Warren Buffett is history’s greatest investor, and so when his company, Berkshire Hathaway (BRK.B), takes a major stake in a company the world takes notice.
Investors can read analysis of all of Warren Buffett’s dividend-paying stocks here.
Over the past few months Berkshire has increased its stake in Phillips 66 (PSX), to 79.5 million shares; worth $6.25 billion, and representing 14.8% of the company.
Let’s take a look at why the Oracle of Omaha is so interested in Phillips 66, and more importantly, whether this dividend growth stock could deserve a spot in a conservative investor’s diversified income portfolio.
Phillips 66 was spun off from ConocoPhillips in 2012 and operates in four business segments that process, transport, store, and market fuels and other refined products around the world:
- Refining (22% of YTD 2016 adjusted earnings): 14 refineries in the US and Europe with a total daily capacity of 2 million barrels of gasoline, diesel, and jet fuel. Crude oil is processed into these products at Phillips 66’s refineries.
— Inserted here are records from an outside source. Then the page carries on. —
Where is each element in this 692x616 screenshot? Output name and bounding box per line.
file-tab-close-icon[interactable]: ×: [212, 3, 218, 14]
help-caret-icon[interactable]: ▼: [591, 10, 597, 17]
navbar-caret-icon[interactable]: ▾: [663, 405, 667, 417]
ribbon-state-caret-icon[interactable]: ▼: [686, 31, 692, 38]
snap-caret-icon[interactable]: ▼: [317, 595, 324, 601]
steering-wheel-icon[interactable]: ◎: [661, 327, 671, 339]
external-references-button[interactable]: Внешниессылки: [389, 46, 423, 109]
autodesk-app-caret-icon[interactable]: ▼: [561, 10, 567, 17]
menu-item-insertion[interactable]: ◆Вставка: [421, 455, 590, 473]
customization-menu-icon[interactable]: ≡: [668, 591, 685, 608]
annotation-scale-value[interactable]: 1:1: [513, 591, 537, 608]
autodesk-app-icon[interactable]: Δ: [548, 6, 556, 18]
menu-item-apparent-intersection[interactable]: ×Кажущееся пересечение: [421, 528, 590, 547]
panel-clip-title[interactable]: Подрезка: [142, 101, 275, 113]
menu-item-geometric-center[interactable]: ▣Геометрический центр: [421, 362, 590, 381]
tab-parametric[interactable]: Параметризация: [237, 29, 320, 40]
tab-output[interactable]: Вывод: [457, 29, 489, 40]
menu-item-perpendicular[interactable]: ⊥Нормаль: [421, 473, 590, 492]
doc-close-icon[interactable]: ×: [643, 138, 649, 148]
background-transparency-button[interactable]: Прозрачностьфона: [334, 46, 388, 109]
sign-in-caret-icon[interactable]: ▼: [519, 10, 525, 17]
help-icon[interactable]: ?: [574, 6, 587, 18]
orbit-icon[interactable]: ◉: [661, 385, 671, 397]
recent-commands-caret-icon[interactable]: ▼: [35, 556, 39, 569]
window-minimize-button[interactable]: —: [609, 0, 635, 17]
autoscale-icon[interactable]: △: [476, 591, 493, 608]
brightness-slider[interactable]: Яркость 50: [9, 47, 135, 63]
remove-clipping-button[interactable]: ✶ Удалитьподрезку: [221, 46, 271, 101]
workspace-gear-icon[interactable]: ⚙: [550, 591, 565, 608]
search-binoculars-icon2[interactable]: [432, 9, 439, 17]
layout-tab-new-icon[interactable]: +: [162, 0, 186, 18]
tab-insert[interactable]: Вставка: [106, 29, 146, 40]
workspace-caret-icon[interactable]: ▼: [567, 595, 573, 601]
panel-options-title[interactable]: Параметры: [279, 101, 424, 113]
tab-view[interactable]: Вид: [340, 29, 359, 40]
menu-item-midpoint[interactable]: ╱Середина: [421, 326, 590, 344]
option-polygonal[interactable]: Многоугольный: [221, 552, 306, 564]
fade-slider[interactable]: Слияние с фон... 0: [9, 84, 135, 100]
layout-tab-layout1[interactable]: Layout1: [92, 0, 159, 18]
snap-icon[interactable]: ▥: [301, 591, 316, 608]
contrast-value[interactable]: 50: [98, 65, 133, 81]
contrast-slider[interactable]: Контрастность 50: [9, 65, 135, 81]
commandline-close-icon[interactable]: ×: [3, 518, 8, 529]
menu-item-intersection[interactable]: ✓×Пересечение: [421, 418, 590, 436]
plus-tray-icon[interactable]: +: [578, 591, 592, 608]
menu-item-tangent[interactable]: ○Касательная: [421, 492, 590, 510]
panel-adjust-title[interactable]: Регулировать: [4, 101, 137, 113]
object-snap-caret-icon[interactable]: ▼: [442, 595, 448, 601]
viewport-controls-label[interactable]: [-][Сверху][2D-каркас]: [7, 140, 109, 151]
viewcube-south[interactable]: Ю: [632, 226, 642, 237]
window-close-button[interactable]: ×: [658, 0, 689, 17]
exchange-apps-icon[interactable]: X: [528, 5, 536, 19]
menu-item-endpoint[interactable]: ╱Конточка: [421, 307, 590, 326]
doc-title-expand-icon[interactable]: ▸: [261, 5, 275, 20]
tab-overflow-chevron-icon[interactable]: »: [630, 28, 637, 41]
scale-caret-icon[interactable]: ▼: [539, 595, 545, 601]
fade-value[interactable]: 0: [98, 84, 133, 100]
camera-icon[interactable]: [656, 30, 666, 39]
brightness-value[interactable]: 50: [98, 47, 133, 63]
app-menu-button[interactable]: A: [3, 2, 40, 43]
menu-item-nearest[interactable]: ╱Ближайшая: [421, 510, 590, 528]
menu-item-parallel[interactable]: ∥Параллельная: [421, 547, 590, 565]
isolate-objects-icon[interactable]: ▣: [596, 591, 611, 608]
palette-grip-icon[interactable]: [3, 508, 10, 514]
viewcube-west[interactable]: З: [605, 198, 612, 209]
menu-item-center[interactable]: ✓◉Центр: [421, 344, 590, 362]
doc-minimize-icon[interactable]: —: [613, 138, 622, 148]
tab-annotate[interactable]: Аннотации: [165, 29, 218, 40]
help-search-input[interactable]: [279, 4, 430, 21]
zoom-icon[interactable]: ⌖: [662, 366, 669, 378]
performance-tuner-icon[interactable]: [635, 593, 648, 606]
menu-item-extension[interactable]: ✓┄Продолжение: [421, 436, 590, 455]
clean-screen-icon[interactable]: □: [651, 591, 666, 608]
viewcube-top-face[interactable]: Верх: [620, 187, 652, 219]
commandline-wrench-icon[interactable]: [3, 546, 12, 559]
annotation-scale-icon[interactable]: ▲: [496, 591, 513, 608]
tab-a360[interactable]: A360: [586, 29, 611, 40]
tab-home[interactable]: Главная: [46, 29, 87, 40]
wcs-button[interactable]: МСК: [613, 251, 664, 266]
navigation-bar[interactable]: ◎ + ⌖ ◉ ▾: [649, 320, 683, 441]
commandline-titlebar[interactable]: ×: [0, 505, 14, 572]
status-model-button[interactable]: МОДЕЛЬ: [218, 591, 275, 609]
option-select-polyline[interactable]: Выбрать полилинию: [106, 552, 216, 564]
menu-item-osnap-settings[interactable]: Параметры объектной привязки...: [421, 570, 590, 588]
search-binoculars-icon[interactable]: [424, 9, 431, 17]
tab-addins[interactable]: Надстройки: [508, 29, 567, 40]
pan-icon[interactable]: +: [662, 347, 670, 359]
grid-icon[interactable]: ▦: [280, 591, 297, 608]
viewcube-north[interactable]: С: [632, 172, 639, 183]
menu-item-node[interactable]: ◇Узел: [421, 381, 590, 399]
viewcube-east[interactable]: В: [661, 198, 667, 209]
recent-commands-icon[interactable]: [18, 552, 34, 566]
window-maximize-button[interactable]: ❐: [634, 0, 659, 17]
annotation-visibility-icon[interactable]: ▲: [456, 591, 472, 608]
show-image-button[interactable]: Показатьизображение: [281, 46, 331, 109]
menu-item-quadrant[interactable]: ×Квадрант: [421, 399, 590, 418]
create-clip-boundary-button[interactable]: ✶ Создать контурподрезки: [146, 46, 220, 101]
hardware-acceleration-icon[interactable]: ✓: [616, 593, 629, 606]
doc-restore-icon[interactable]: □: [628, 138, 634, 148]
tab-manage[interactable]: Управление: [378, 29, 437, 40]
- Midstream (7% of YTD 2016 adjusted earnings): 18,000 miles of natural gas, and oil pipelines, 60 transportation terminals, and 37 storage locations. Also includes: natural gas processing, and fractionation facilities for generation of natural gas liquids, or NGLs, and ownership and GP stakes in two midstream MLPs; DCP Midstream Partners (DPM) and Phillips 66 Partners Partners (PSXP).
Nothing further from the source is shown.